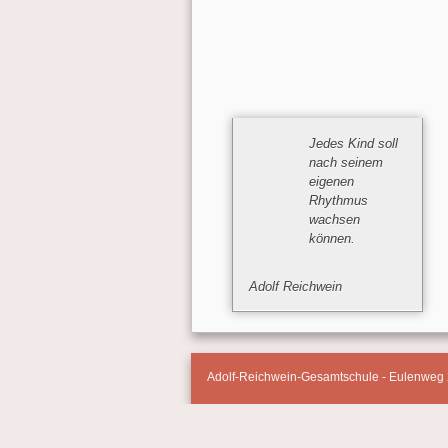
Jedes Kind soll
nach seinem
eigenen
Rhythmus
wachsen
können.
Adolf Reichwein
Adolf-Reichwein-Gesamtschule - Eulenweg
-*-*-
(WHAT THE EXERCISE ASKS):
What is needed here is an exact copy of every record, with the pictures left out.

(RESULT):
Jedes Kind soll
nach seinem
eigenen
Rhythmus
wachsen
können.
Adolf Reichwein
Adolf-Reichwein-Gesamtschule - Eulenweg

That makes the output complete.